Uso óculos (ou Vou ali assinar um pacto com o Capiroto e já volto)



Uso óculos, por isso que as meninas do Leblon não olham mais pra mim (aliás, nunca olharam, aliás 2, nunca fui ao Leblon, aliás 3, nunca fui ao Rio de Janeiro). São 4,5 graus de miopia numa lente e 5 graus na outra. Tenho os olhos tortos, o que explica minha visão diferente das coisas, meu olhar diferente para a realidade (aliás 4, não explica nada, mas escrevi isso porque achei legal essa comparação (tá, parei)).

As lentes, porém, não são suficientes para ter uma visão boa, pois mesmo assim não consigo enxergar perfeitamente de certa distância, depende também do tamanho do que quero ver de longe. Enquanto escrevo estas mal traçadas linhas, meu amor, porque veio a saudade visitar meu coração (aliás 5, que musiquinha brega essa do Erasmo Carlos e do Renato Russo, hein?, mas é bonitinha) e o cursor pisca como se dissesse “vai, desgraça, mexa esses dedos”, volta e meia levanto a cabeça e observo as lombadas dos livros que estão nas três estantes que compõem a minha biblioteca. Consigo visualizar menos da metade dos títulos e os nomes dos autores. Destaque-se, no entanto, o enorme 2666 na lombada do romanção do Roberto Bolaño (que não, não e não, não é o Chaves todos atentos olhando pra TV que, aliás 6, se chama Bolaños, com S no final). O título é relativo ao número do Capeta, o que me faz perguntar se o escritor chileno não fez o pacto com o Capiroto para que se tornasse o que se tornou e por isso no deixou muito cedo. Fazer pacto com o Diabo não é novidade nas artes e temos vários casos comprovadamente não comprovados como o do poeta simbolista Baudelaire e o bluseiro Robert Johnson. Coincidentemente (ou não), estou ouvindo Paganini que, dizem, assinou o contratinho com o Coisa-ruim para tocar violino daquela forma espetacular que ele compôs (aliás 7, um dos seus caprichos é o som de chamada do meu celular, como se o Demo tivesse me chamando a toda hora).
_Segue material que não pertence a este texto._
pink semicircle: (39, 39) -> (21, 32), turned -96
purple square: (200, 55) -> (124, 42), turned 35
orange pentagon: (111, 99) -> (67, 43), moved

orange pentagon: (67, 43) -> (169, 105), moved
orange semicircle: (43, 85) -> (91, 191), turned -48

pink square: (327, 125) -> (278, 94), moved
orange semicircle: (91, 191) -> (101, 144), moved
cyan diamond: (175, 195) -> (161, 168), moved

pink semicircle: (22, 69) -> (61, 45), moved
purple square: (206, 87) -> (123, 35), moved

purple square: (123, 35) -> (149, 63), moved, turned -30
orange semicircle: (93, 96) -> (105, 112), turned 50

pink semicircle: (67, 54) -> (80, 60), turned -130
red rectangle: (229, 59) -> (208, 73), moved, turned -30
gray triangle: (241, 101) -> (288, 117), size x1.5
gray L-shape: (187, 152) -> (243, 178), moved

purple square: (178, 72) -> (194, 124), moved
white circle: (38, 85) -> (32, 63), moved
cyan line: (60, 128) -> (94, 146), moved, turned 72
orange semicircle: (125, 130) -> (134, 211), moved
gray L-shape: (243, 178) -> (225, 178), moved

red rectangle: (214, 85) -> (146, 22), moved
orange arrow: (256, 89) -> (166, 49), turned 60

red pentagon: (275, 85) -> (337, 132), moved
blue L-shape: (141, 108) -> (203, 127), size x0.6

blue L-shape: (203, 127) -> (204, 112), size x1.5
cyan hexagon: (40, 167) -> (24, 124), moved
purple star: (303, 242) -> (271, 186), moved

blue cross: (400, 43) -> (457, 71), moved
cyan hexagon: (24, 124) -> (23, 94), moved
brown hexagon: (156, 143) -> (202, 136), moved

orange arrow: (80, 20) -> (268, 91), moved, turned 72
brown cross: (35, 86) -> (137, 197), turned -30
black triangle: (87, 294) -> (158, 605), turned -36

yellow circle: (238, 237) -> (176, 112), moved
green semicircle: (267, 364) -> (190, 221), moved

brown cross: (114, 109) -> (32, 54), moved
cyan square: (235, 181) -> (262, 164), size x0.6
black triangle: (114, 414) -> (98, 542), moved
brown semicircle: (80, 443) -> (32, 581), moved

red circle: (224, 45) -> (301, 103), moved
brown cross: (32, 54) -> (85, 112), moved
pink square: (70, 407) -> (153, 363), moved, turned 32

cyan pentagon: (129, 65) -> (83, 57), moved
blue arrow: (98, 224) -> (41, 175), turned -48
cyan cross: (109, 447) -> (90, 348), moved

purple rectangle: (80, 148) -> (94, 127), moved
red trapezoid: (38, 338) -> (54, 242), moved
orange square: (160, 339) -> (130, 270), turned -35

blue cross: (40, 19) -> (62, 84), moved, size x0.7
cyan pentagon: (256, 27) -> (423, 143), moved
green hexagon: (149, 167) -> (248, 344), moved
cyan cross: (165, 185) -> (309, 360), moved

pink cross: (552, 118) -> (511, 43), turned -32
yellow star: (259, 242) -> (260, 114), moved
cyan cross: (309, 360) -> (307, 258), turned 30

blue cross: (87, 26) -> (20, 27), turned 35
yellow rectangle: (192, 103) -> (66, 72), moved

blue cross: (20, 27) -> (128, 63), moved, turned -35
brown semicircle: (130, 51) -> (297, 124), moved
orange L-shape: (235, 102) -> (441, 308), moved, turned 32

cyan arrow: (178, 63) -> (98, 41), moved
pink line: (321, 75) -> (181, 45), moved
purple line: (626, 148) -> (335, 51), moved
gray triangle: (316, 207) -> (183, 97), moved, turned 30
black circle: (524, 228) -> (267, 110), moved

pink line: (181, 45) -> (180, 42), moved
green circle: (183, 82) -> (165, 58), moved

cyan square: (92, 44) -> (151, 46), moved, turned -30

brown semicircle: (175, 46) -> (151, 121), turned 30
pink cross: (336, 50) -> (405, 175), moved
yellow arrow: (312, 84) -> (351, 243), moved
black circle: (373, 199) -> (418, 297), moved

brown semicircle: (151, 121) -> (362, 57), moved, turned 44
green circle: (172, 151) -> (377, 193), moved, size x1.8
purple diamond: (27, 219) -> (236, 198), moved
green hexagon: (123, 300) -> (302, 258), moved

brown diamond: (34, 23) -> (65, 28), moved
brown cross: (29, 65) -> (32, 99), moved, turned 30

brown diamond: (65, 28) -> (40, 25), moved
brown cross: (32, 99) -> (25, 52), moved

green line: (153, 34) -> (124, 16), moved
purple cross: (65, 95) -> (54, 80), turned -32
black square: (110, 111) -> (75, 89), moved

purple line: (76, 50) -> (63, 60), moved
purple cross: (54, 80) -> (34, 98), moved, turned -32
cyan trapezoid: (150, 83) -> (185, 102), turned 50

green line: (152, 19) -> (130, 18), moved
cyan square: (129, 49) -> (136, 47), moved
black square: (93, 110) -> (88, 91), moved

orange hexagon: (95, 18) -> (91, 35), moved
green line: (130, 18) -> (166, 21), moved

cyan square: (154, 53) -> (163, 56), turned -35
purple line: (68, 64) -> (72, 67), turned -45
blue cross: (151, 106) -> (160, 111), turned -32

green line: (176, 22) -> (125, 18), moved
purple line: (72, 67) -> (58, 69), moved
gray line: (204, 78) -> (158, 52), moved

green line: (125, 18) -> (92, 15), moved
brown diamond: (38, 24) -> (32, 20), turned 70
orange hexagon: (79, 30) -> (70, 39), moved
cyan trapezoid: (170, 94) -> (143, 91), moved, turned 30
O pacto demoníaco também é tema de literário de obras como o Fausto, do Goethe, e seus derivados, como o Doutor Fausto, do Thomas Mann. Na literatura brasileira, Guimarães Rosa pôs o seu Riobaldo a também fazer seu pacto com o Cramulhão em Grande sertão: veredas. O curioso é que o autor foi eleito para a Academia Brasileira de Letras em 1963 (3 vezes o 6?) e adiou sua posse com medo de que fosse passar mal com a emoção. Quando resolveu assumir, quatro anos depois, disse em seu discurso: “a gente morre é para provar que viveu”. Acabou morrendo três dias depois. Teria feito um pacto com “o Arrenegado, o Cão, o Cramulhão, o Indivíduo, o Galhardo, o Pé-de-Pato, o Sujo, o Homem, o Tisnado, o Coxo, o Temba, o Azarape, o Coisa Ruim, o Diá, o Dito Cujo, o Mafarro, o Pé-Preto, o Canho, o Duba-Dubá, o Rapaz, o Tristonho, o Não-Sei-Que-Diga,  O -Que-Nunca-Se-Ri, o Sem-Gracejos, o Muito-Sério, o Sempre-Sério” entre outros nomes que ele elenca na sua obra-prima para denominar o Diabo? 
O texto era para falar sobre os títulos das lombadas dos livros enfileirados na minha estante, no entanto acabei mudando de assunto. Comecei falando sobre os óculos (que, aliás 8, não são de Paula(ou são?)) e acabei no Pacto com Diabo, o que me leva a pensar na possibilidade de assinar com o meu sangue um contrato com o Das Trevas para que me torne um baita escritor (tá, parei).